Por eso un día se fue hasta el ranchito de una señora muy humilde (que vivía como puestera en la parte vieja de la estancia) y le dijo que se quería casar con su nieta: una chica hermosa, jovencísima, que se llamaba Paula.
Obviamente, Paula no quería saber nada con el viejo. Es más, le daba asco. Decía que era duro y flaco como un alambre. Pero no había mucho que ella ni su abuela pudieran hacer, porque todo el mundo sabía que, en la estancia, los deseos del patrón eran órdenes.
Así que se casaron. Y el viejo se llevó a Paula a vivir a la mansión. Le presentó al capataz de la estancia, y también le presentó a la cocinera. Después la llevó hasta el cuarto más alto de la torre y, parado frente al ventanal, le señaló todas sus hectáreas de campo diciendo: «Todo esto va a ser para nuestro hijo… y también para vos. Pero andá sabiendo que acá se hace lo que yo digo».
El viejo terminó siendo peor de lo que Paula esperaba. A los peones, cuando se mandaban una cagada, los reventaba a latigazos contra el aljibe. Y a ella nunca la dejaba salir a pasear, porque era terriblemente celoso. La tenía todo el día encerrada en la mansión, y solamente la veía de noche, cuando volvía del campo y se le tiraba encima para tratar de dejarla «preñada», como él decía.
Igual, aunque el viejo lo intentaba cada noche, Paula nunca quedaba embarazada. Y, con el tiempo, el patrón empezó a perder la paciencia. Se sentía estafado. Todos los meses le preguntaba a Paula si ese hijo ya estaba en camino. Y, cada vez que ella le contestaba que no, el viejo, frustrado, la sentaba en la cama de un sopapo.
Pasaron un par de años terribles hasta que, finalmente, Paula quedó embarazada. Se lo confirmó Tomasina, la partera del pueblo.
Paula volvía en sulky con la noticia del embarazo cuando encontró a su marido y a los peones descornando a los toros en el campo. Al verla, el viejo le preguntó: «¿Qué te dijo la Tomasina?». Pero, justo en ese momento, uno de los toros se soltó y embistió al viejo, levantándolo por los aires, y le destrozó la columna.

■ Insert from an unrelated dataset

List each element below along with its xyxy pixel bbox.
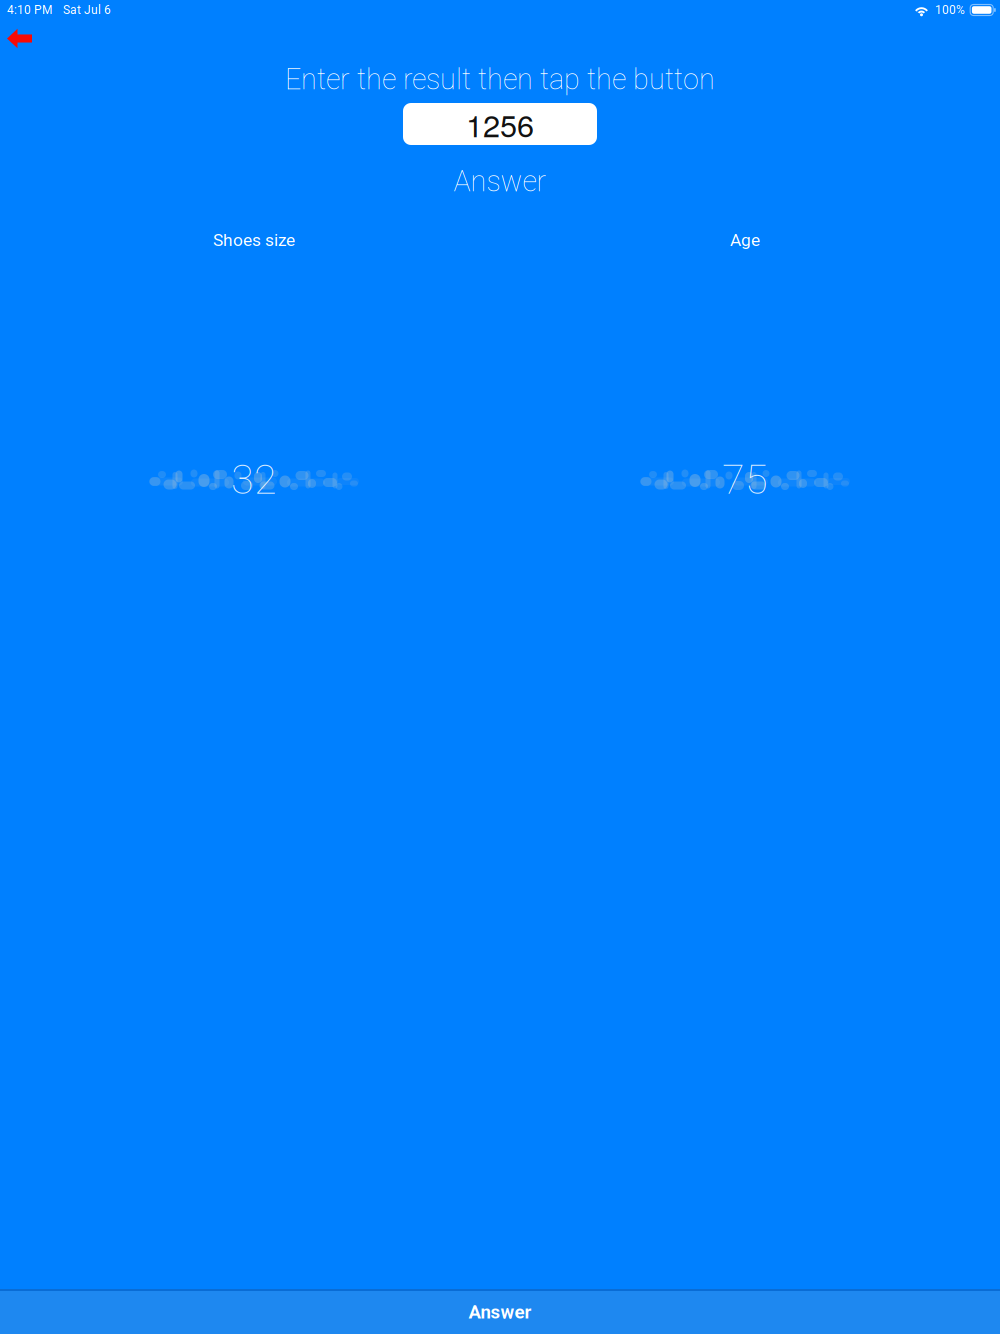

Después del accidente, el patrón quedó cuadripléjico. No podía moverse. Ni siquiera podía hablar. Así que Paula hizo traer una de esas camas ortopédicas (llenas de cintas y correas) y, con la ayuda del capataz, subieron la cama hasta el cuarto de la torre para que el viejo pudiera contemplar sus campos mientras estaba postrado. Cuando los dos se quedaron solos, Paula finalmente le anunció que iba a tener al chico y un brillo de triunfo iluminó la cara del viejo.
Pero, a medida que su panza crecía, algo más fue cambiando en Paula. Ya no dejaba que el capataz visitara al viejo en la torre. Tampoco permitía que la cocinera le llevara la comida. Solo ella, Paula, se ocupaba del viejo y, cuando lo dejaba solo, cerraba con llave la torre para que nadie más pudiera verlo. Cada tanto, al viejo le agarraban unos ataques en los que parecía que se iba a morir. Pero Paula le daba un remedio y, casi gritando, le decía: «Vas a tener al chico, ¿me oís? ¡Vas a tener al chico!». El viejo se dio cuenta de que había algo distinto en su mujer y empezó a tenerle miedo.
La semana antes del parto, Paula echó a la cocinera diciéndole que ya no la necesitaba más por la casa. Después le dijo al capataz que despidiera a los peones y se tomara vacaciones. Cuando la estancia por fin quedó vacía, Paula tuvo al chico ella sola, sin ayuda de nadie.
Con el bebé llorando en sus brazos, Paula subió hasta el cuarto de la torre, abrió la puerta y se acercó hasta la cama del viejo para apoyar al chico al lado de él. Al verlo, el patrón empezó a reírse con un grito ahogado y, con muchísimo esfuerzo, estiró el brazo hasta tocar al bebé. Después quiso tomar la mano de Paula, pero ella dio un paso atrás y caminó hasta la puerta.
Antes de irse, Paula miró por última vez al viejo y a su hijo. Afuera, más allá del ventanal, los campos de la estancia se extendían hasta el horizonte. Paula cerró la puerta de la torre con llave. Después bajó, tiró la llave al pozo del aljibe y se fue sola, en el sulky.